*** DATA FOR THIS EXERCISE Section Begins ***
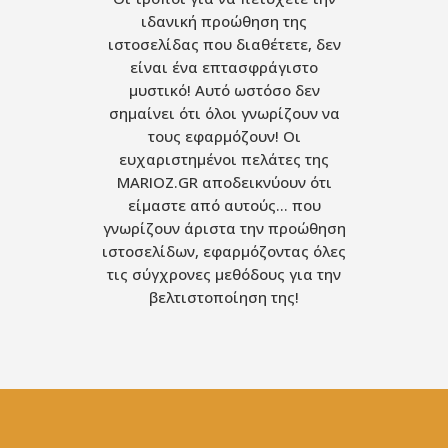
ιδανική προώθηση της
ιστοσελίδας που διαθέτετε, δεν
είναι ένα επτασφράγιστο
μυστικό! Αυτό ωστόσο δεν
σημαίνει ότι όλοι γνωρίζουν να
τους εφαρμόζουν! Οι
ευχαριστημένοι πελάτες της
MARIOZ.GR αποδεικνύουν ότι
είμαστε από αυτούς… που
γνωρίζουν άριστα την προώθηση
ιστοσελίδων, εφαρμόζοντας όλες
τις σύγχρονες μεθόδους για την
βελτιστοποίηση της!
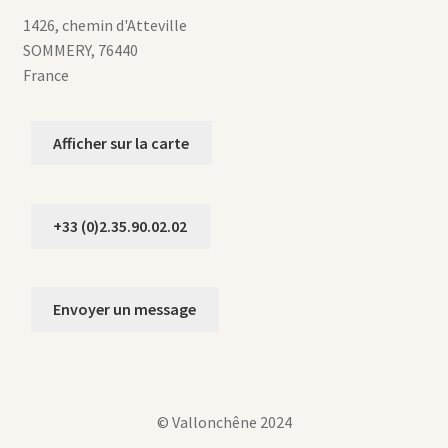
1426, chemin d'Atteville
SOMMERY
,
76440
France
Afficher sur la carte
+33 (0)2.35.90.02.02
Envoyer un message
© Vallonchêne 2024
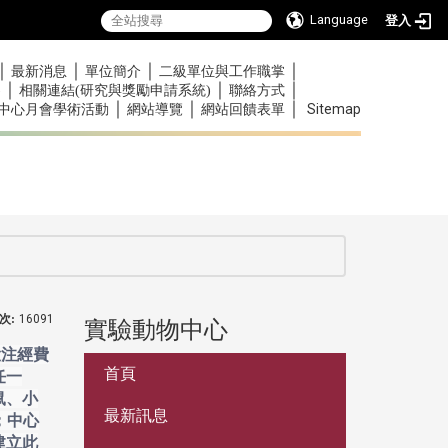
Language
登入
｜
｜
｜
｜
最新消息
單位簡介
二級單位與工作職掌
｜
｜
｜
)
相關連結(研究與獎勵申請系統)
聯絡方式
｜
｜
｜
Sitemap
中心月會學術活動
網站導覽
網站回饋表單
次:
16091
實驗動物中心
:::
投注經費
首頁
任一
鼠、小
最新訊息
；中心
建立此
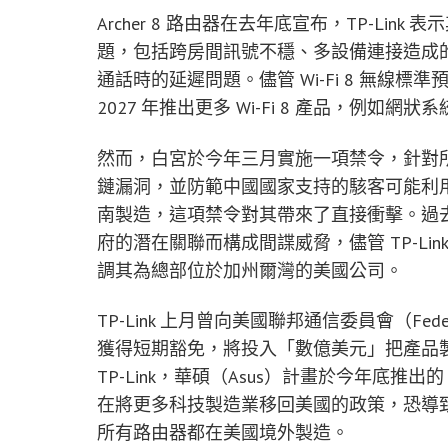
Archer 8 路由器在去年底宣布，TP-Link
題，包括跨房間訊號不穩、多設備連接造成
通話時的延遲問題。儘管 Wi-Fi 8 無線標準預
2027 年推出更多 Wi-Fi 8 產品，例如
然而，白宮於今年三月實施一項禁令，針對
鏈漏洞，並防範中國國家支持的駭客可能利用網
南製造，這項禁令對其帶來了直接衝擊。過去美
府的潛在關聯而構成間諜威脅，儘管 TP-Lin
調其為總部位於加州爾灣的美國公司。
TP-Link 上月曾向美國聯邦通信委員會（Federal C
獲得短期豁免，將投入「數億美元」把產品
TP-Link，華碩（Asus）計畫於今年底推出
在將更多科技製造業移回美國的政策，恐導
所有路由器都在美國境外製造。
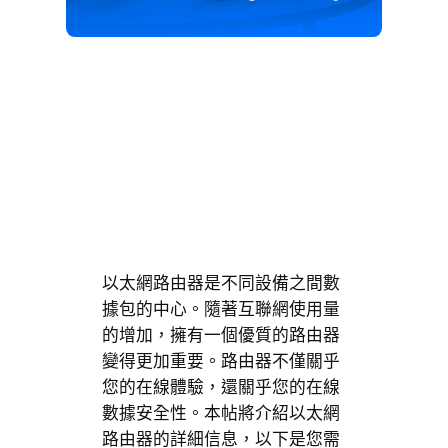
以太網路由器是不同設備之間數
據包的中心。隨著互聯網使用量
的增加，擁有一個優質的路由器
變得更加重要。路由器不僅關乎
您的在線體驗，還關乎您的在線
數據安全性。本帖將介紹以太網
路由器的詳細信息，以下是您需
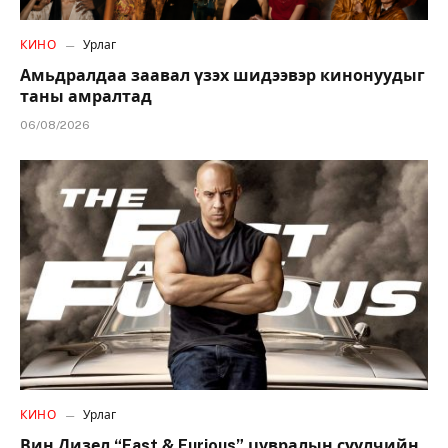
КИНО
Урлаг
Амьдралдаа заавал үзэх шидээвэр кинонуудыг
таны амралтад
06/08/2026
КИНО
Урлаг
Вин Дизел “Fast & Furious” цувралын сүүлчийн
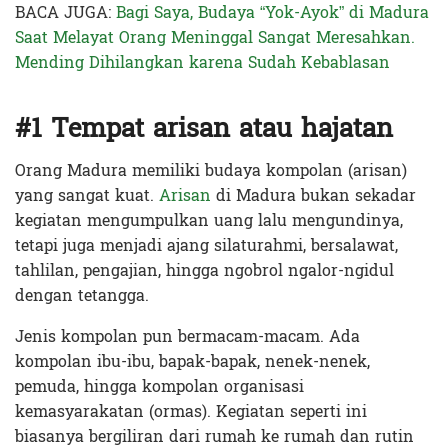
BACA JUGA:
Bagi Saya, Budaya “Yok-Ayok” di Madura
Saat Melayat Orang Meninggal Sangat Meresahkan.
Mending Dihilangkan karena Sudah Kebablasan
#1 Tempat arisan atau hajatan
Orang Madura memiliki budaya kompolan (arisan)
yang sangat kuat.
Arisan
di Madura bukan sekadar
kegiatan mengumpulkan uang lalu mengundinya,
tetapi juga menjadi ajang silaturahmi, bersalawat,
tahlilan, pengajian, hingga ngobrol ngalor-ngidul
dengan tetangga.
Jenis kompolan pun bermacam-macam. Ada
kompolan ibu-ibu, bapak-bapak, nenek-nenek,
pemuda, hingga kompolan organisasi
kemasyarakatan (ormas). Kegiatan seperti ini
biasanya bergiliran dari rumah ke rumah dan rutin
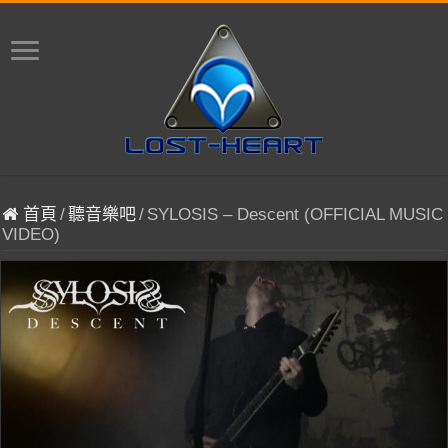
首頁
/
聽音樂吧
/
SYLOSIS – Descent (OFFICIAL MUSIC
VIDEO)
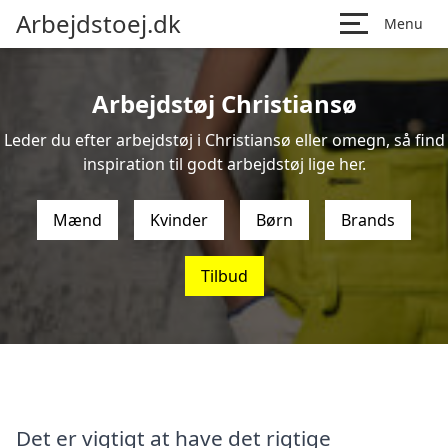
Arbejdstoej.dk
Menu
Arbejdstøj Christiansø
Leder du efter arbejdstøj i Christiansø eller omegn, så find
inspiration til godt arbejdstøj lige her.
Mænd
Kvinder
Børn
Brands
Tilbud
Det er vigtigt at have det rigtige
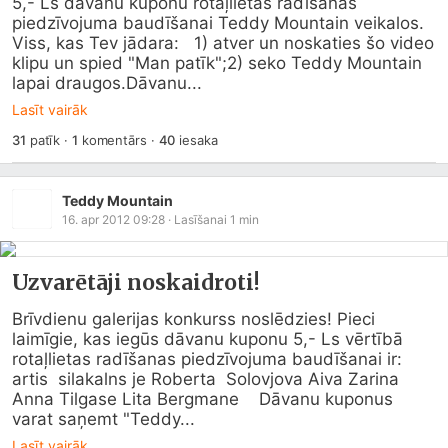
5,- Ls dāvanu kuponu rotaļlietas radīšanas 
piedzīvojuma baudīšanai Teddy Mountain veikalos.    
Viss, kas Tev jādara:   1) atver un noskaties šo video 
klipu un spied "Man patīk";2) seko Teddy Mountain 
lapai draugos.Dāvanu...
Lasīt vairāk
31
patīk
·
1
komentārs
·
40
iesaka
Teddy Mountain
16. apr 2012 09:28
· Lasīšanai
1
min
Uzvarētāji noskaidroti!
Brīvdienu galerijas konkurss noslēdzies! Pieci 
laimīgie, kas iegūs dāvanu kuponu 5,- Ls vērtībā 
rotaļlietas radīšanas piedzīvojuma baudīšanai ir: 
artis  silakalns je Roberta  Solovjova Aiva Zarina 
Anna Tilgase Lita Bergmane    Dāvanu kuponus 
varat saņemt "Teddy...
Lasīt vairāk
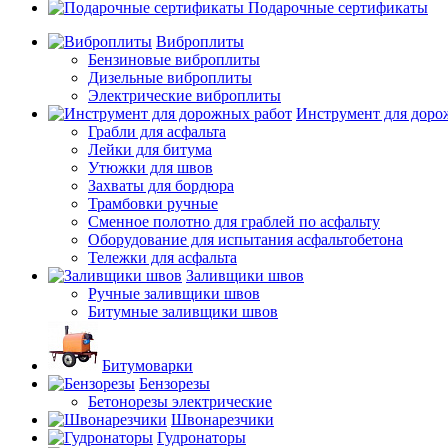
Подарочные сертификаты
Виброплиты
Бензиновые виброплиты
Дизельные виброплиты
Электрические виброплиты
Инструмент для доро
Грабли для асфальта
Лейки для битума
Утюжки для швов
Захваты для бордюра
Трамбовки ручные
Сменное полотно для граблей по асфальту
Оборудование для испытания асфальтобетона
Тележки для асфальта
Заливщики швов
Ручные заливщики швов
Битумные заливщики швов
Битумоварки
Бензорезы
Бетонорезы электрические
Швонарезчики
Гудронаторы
*** DATA FOR THIS EXERCISE Section Ends ***
*** DATA FOR THIS EXERCISE Section Begins ***
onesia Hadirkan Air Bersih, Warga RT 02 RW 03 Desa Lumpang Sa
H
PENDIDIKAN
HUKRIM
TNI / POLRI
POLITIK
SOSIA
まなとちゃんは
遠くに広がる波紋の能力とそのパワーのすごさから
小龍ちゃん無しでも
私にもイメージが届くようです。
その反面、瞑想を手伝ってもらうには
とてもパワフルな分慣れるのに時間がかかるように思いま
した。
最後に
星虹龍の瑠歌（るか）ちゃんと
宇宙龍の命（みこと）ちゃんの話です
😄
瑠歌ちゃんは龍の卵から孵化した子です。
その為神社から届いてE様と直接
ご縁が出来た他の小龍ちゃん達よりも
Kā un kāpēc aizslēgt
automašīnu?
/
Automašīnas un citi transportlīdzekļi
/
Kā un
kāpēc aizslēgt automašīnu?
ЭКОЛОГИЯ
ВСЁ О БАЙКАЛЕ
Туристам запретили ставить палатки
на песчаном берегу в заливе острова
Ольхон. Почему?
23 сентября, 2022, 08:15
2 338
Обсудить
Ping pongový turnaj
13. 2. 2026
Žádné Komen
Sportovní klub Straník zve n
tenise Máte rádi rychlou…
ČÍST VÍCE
*** DATA FOR THIS EXERCISE Section Ends ***
> _TASK STATEMENT_
Across all the material above, work out how many lines hold the word "radīšanas", and answer with that number only.

> _RESULT OF THIS TASK_
2